Mt. Gox Ex-CEO Denies Embezzlement As Trial Begins In Tokyo

Mark Karpeles, a 32-year-old French national, has officially pleaded not guilty in Tokyo District Court to the charges of embezzlement and data manipulation he faces in the aftermath of the collapse of his Bitcoin exchange, Mt. Gox.

Mt. Gox, once the world’s largest Bitcoin exchange, collapsed several years ago after hundreds of millions of dollars worth of Bitcoin seemingly disappeared into thin air after a hacking.

At its peak, Mt. Gox handled 80 percent of the world’s Bitcoin trades. It filed for bankruptcy three years ago after the 850,000 Bitcoin went missing. At the time, that Bitcoin amount represented a value of approximately half a billion U.S. dollars. Mt. Gox lost an additional $28 million in cash from its Japanese bank accounts.

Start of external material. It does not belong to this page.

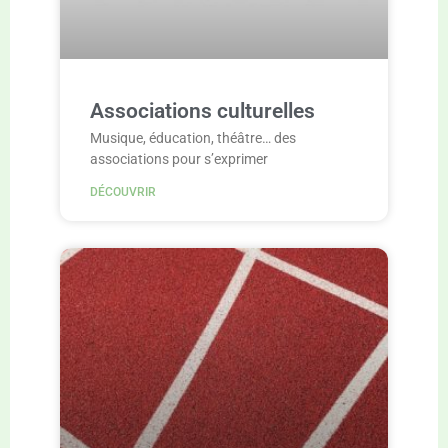
Associations culturelles
Musique, éducation, théâtre… des
associations pour s’exprimer
DÉCOUVRIR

Mt. Gox maintains that hackers were to blame for the lost Bitcoin, and that the hackers gained access to the digital currency through a security flaw in the system. The exchange was ultimately able to recover about 200,000 Bitcoin.

Karpeles is under indictment for transferring 341 million yen ($3 million) from a Mt. Gox account holding customer funds to an account in his name between September 2013 and December 2013. He is also charged with upping the balance of an account in his name in the Mt. Gox trading system.

Karpeles’ defense has argued the remittance was within the scope of the firm’s revenue and not the embezzlement of customer funds.

“I swear to God that I am innocent,” Karpeles said. He offered the sentiment in Japanese to the three-judge panel hearing his case.